**Task instructions**
Show each line of the entries below in which the word "本機磁碟" appears.
START Data for the task
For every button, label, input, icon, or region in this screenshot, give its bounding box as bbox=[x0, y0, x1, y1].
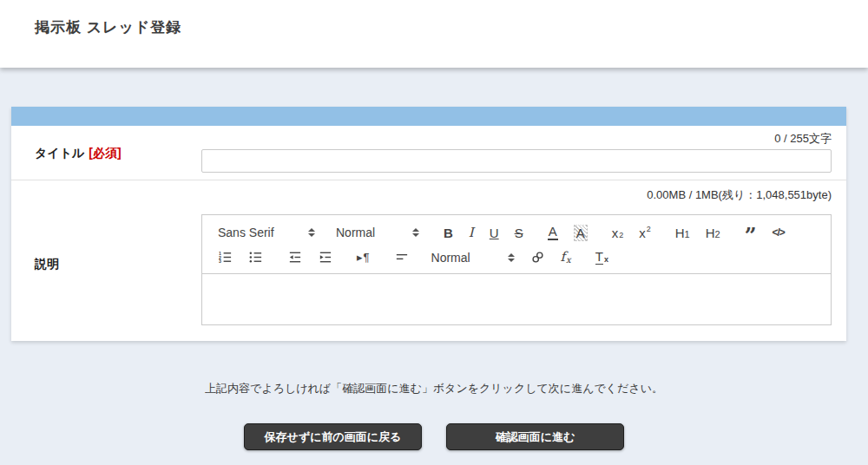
indent-icon bbox=[318, 250, 332, 265]
description-size-counter: 0.00MB / 1MB(残り：1,048,551byte) bbox=[647, 187, 832, 203]
toolbar-row-1: Sans Serif Normal B I U S A bbox=[218, 221, 822, 245]
description-row: 0.00MB / 1MB(残り：1,048,551byte) 説明 Sans S… bbox=[11, 180, 846, 341]
heading2-letter: H bbox=[706, 226, 715, 239]
header-picker[interactable]: Normal bbox=[336, 226, 419, 239]
link-button[interactable] bbox=[530, 250, 545, 265]
toolbar-row-2: 123 bbox=[218, 246, 822, 269]
superscript-base: x bbox=[639, 226, 646, 239]
direction-triangle: ▸ bbox=[357, 252, 363, 263]
title-row: 0 / 255文字 タイトル[必須] bbox=[11, 126, 846, 180]
subscript-button[interactable]: x2 bbox=[612, 226, 624, 239]
header-picker-label: Normal bbox=[336, 226, 405, 239]
svg-text:3: 3 bbox=[219, 259, 221, 265]
bullet-list-icon bbox=[248, 250, 263, 265]
instruction-text: 上記内容でよろしければ「確認画面に進む」ボタンをクリックして次に進んでください。 bbox=[0, 381, 868, 396]
link-icon bbox=[530, 250, 545, 265]
underline-button[interactable]: U bbox=[490, 226, 499, 239]
heading2-button[interactable]: H2 bbox=[706, 226, 720, 239]
subscript-base: x bbox=[612, 226, 619, 239]
text-color-icon: A bbox=[548, 225, 558, 240]
clean-format-button[interactable]: Tx bbox=[595, 250, 608, 265]
proceed-button[interactable]: 確認画面に進む bbox=[446, 423, 624, 450]
updown-caret-icon bbox=[308, 228, 315, 237]
description-label: 説明 bbox=[35, 257, 59, 272]
bullet-list-button[interactable] bbox=[248, 250, 263, 265]
heading1-letter: H bbox=[675, 226, 685, 239]
size-picker[interactable]: Normal bbox=[431, 252, 515, 264]
italic-button[interactable]: I bbox=[469, 226, 474, 239]
updown-caret-icon bbox=[412, 228, 419, 237]
superscript-button[interactable]: x2 bbox=[639, 226, 651, 239]
text-direction-button[interactable]: ▸¶ bbox=[357, 252, 370, 263]
editor-content-area[interactable] bbox=[202, 274, 831, 324]
direction-pilcrow: ¶ bbox=[364, 252, 370, 263]
outdent-icon bbox=[287, 250, 302, 265]
align-icon bbox=[394, 250, 409, 265]
title-char-counter: 0 / 255文字 bbox=[774, 131, 832, 147]
action-buttons: 保存せずに前の画面に戻る 確認画面に進む bbox=[0, 423, 868, 450]
page-title: 掲示板 スレッド登録 bbox=[0, 0, 868, 37]
title-label: タイトル[必須] bbox=[35, 146, 122, 161]
indent-button[interactable] bbox=[318, 250, 332, 265]
required-badge: [必須] bbox=[89, 146, 121, 160]
blockquote-button[interactable]: ” bbox=[745, 232, 757, 240]
page-header: 掲示板 スレッド登録 bbox=[0, 0, 868, 68]
heading2-number: 2 bbox=[715, 230, 720, 239]
description-label-text: 説明 bbox=[35, 257, 59, 271]
clean-x: x bbox=[604, 256, 608, 264]
font-picker[interactable]: Sans Serif bbox=[218, 226, 315, 239]
size-picker-label: Normal bbox=[431, 252, 501, 264]
subscript-mark: 2 bbox=[619, 232, 623, 239]
ordered-list-button[interactable]: 123 bbox=[218, 250, 233, 265]
formula-x: x bbox=[566, 256, 571, 265]
form-panel: 0 / 255文字 タイトル[必須] 0.00MB / 1MB(残り：1,048… bbox=[11, 107, 846, 341]
rich-text-editor: Sans Serif Normal B I U S A bbox=[201, 214, 832, 325]
outdent-button[interactable] bbox=[287, 250, 302, 265]
title-label-text: タイトル bbox=[35, 146, 84, 160]
title-input[interactable] bbox=[201, 149, 832, 173]
superscript-mark: 2 bbox=[647, 226, 651, 233]
clean-letter: T bbox=[595, 250, 603, 265]
panel-accent-bar bbox=[11, 107, 846, 126]
editor-toolbar: Sans Serif Normal B I U S A bbox=[202, 215, 831, 274]
text-color-button[interactable]: A bbox=[548, 225, 558, 240]
bold-button[interactable]: B bbox=[444, 226, 453, 239]
ordered-list-icon: 123 bbox=[218, 250, 233, 265]
formula-f: f bbox=[561, 251, 566, 264]
back-button[interactable]: 保存せずに前の画面に戻る bbox=[244, 423, 422, 450]
strikethrough-button[interactable]: S bbox=[515, 226, 523, 239]
main-content: 0 / 255文字 タイトル[必須] 0.00MB / 1MB(残り：1,048… bbox=[0, 107, 868, 450]
formula-button[interactable]: fx bbox=[561, 251, 571, 264]
align-button[interactable] bbox=[394, 250, 409, 265]
code-block-button[interactable]: </> bbox=[772, 227, 784, 238]
updown-caret-icon bbox=[508, 253, 515, 262]
heading1-button[interactable]: H1 bbox=[675, 226, 690, 239]
background-color-icon: A bbox=[574, 225, 588, 241]
font-picker-label: Sans Serif bbox=[218, 226, 301, 239]
background-color-button[interactable]: A bbox=[574, 225, 588, 241]
heading1-number: 1 bbox=[685, 230, 690, 239]
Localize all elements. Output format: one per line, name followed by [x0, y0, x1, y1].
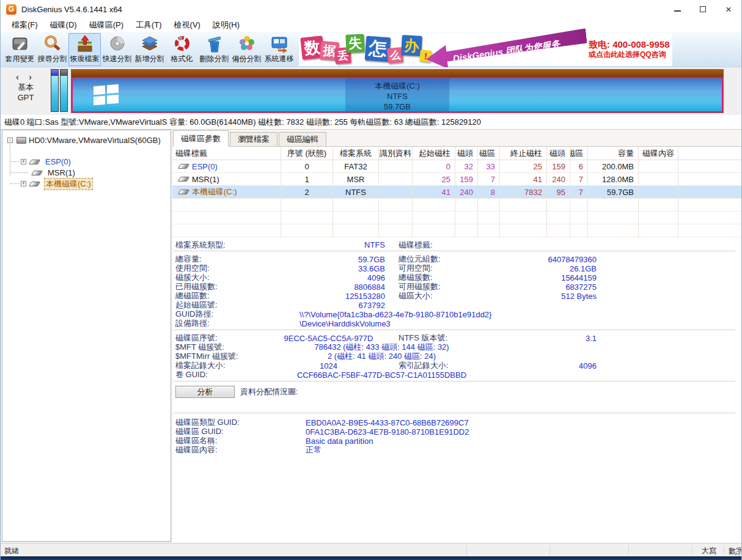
tree-connector [10, 144, 10, 175]
ad-banner: 数 据 丢 失 怎 么 办 ! DiskGenius 团队为您服务 致电: 40… [299, 33, 672, 66]
next-disk-arrow-icon[interactable]: › [29, 72, 35, 82]
tree-item-label: MSR(1) [48, 168, 75, 177]
menu-disk[interactable]: 磁碟(D) [44, 18, 83, 32]
apply-changes-icon [11, 35, 29, 53]
tree-item-esp[interactable]: + ESP(0) [21, 157, 71, 167]
detail-row: 磁簇大小:4096 總磁簇數:15644159 [172, 272, 741, 281]
window-title: DiskGenius V5.4.6.1441 x64 [21, 5, 122, 14]
resize-grip-icon[interactable] [738, 553, 740, 555]
col-header: 磁頭 [455, 147, 478, 160]
detail-row: 卷 GUID:CCF66BAC-F5BF-477D-BC57-C1A01155D… [172, 369, 741, 378]
main-area: - HD0:VMware,VMwareVirtualS(60GB) + ESP(… [1, 130, 741, 543]
statusbar-separator [628, 545, 629, 555]
detail-row-device-path: 設備路徑:\Device\HarddiskVolume3 [172, 318, 741, 327]
detail-row: 已用磁簇數:8806884 可用磁簇數:6837275 [172, 281, 741, 290]
recover-files-button[interactable]: 恢復檔案 [68, 33, 101, 66]
table-row-esp[interactable]: ESP(0) 0 FAT32 0 32 33 25 159 6 200.0MB [172, 160, 741, 173]
tab-partition-parameters[interactable]: 磁碟區參數 [173, 130, 229, 147]
menu-help[interactable]: 說明(H) [207, 18, 246, 32]
harddisk-icon [17, 137, 26, 144]
search-partition-icon [43, 35, 62, 53]
expand-icon[interactable]: + [21, 159, 26, 164]
col-header: 磁區 [478, 147, 500, 160]
tab-sector-edit[interactable]: 磁區編輯 [279, 132, 326, 146]
search-partition-button[interactable]: 搜尋分割 [36, 33, 68, 66]
tree-connector [10, 172, 28, 173]
statusbar-separator [692, 545, 692, 555]
col-header: 終止磁柱 [500, 147, 547, 160]
quick-partition-button[interactable]: 快速分割 [101, 33, 133, 66]
prev-disk-arrow-icon[interactable]: ‹ [16, 72, 23, 82]
partition-table: 磁碟標籤 序號 (狀態) 檔案系統 識別資料 起始磁柱 磁頭 磁區 終止磁柱 磁… [172, 147, 741, 237]
backup-partition-icon [238, 35, 256, 53]
backup-partition-button[interactable]: 備份分割 [230, 33, 263, 66]
tree-item-msr[interactable]: MSR(1) [29, 168, 75, 178]
disk-band: ‹ › 基本 GPT 本機磁碟(C:) NTFS 59.7GB [1, 67, 741, 115]
delete-partition-button[interactable]: 刪除分割 [198, 33, 230, 66]
ad-qq-link[interactable]: 或点击此处选择QQ咨询 [589, 50, 670, 59]
minimize-button[interactable] [664, 0, 690, 18]
app-logo-icon: G [6, 4, 17, 15]
tab-browse-files[interactable]: 瀏覽檔案 [230, 132, 277, 146]
maximize-button[interactable] [690, 0, 716, 18]
close-button[interactable]: × [716, 0, 741, 18]
new-partition-button[interactable]: 新增分割 [133, 33, 166, 66]
partition-icon [29, 160, 40, 164]
c-partition-bar[interactable]: 本機磁碟(C:) NTFS 59.7GB [72, 77, 723, 112]
close-icon: × [725, 4, 732, 15]
col-header: 檔案系統 [333, 147, 379, 160]
window-bottom-edge [1, 556, 741, 560]
format-button[interactable]: 格式化 [166, 33, 198, 66]
detail-row: $MFTMirr 磁簇號:2 (磁柱: 41 磁頭: 240 磁區: 24) [172, 351, 741, 360]
menu-tools[interactable]: 工具(T) [130, 18, 168, 32]
detail-row: 使用空間:33.6GB 可用空間:26.1GB [172, 263, 741, 272]
disk-type-label: 基本 [18, 82, 34, 92]
detail-row-type-guid: 磁碟區類型 GUID:EBD0A0A2-B9E5-4433-87C0-68B6B… [172, 417, 741, 426]
esp-bar-cap [51, 70, 58, 76]
detail-row: $MFT 磁簇號:786432 (磁柱: 433 磁頭: 144 磁區: 32) [172, 342, 741, 351]
tree-item-local-disk-c[interactable]: + 本機磁碟(C:) [21, 179, 93, 189]
tree-connector [10, 161, 20, 162]
table-header-row: 磁碟標籤 序號 (狀態) 檔案系統 識別資料 起始磁柱 磁頭 磁區 終止磁柱 磁… [172, 147, 741, 160]
tree-item-hd0[interactable]: - HD0:VMware,VMwareVirtualS(60GB) [7, 135, 161, 146]
table-row-local-disk-c[interactable]: 本機磁碟(C:) 2 NTFS 41 240 8 7832 95 7 59.7G… [172, 186, 741, 199]
col-header: 磁碟標籤 [172, 147, 281, 160]
detail-row-partition-guid: 磁碟區 GUID:0FA1C3BA-D623-4E7B-9180-8710B1E… [172, 426, 741, 435]
system-migration-button[interactable]: 系統遷移 [263, 33, 295, 66]
msr-partition-bar[interactable] [60, 69, 68, 112]
disk-scheme-label: GPT [18, 92, 34, 103]
disk-bar: 本機磁碟(C:) NTFS 59.7GB [71, 69, 724, 113]
esp-partition-bar[interactable] [51, 69, 59, 112]
status-bar: 就緒 大寫 數字 [1, 543, 741, 556]
status-ready-text: 就緒 [4, 546, 19, 556]
partition-size: 59.7GB [375, 101, 420, 112]
menu-partition[interactable]: 磁碟區(P) [83, 18, 130, 32]
collapse-icon[interactable]: - [7, 138, 13, 143]
partition-icon [29, 182, 40, 186]
msr-bar-cap [61, 70, 67, 76]
partition-fs: NTFS [375, 91, 420, 101]
partition-icon [178, 164, 189, 169]
new-partition-icon [141, 35, 159, 53]
col-header: 磁區 [570, 147, 588, 160]
col-header: 磁頭 [547, 147, 570, 160]
detail-row-guid-path: GUID路徑:\\?\Volume{0fa1c3ba-d623-4e7b-918… [172, 309, 741, 318]
menu-view[interactable]: 檢視(V) [168, 18, 207, 32]
tab-strip: 磁碟區參數 瀏覽檔案 磁區編輯 [172, 130, 741, 147]
apply-changes-button[interactable]: 套用變更 [4, 33, 36, 66]
menu-file[interactable]: 檔案(F) [6, 18, 44, 32]
system-migration-icon [270, 35, 288, 53]
col-header: 磁碟內容 [639, 147, 678, 160]
statusbar-separator [466, 545, 467, 555]
analyze-button[interactable]: 分析 [175, 386, 235, 398]
disk-bar-header [72, 70, 723, 77]
format-icon [173, 35, 191, 53]
menu-bar: 檔案(F) 磁碟(D) 磁碟區(P) 工具(T) 檢視(V) 說明(H) [1, 18, 741, 32]
table-row-msr[interactable]: MSR(1) 1 MSR 25 159 7 41 240 7 128.0MB [172, 173, 741, 186]
detail-row: 檔案系統類型: NTFS 磁碟標籤: [172, 237, 741, 251]
partition-icon [178, 177, 189, 182]
statusbar-separator [549, 545, 550, 555]
detail-row: 總磁區數:125153280 磁區大小:512 Bytes [172, 290, 741, 300]
tree-connector [10, 183, 20, 184]
expand-icon[interactable]: + [21, 181, 26, 186]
END Data for the task
**Expected answer**
disk-band: ‹ › 基本 GPT 本機磁碟(C:) NTFS 59.7GB [1, 67, 741, 115]
c-partition-bar[interactable]: 本機磁碟(C:) NTFS 59.7GB [72, 77, 723, 112]
tree-item-local-disk-c[interactable]: + 本機磁碟(C:) [21, 179, 93, 189]
table-row-local-disk-c[interactable]: 本機磁碟(C:) 2 NTFS 41 240 8 7832 95 7 59.7G… [172, 186, 741, 199]
disk-bar: 本機磁碟(C:) NTFS 59.7GB [71, 69, 724, 113]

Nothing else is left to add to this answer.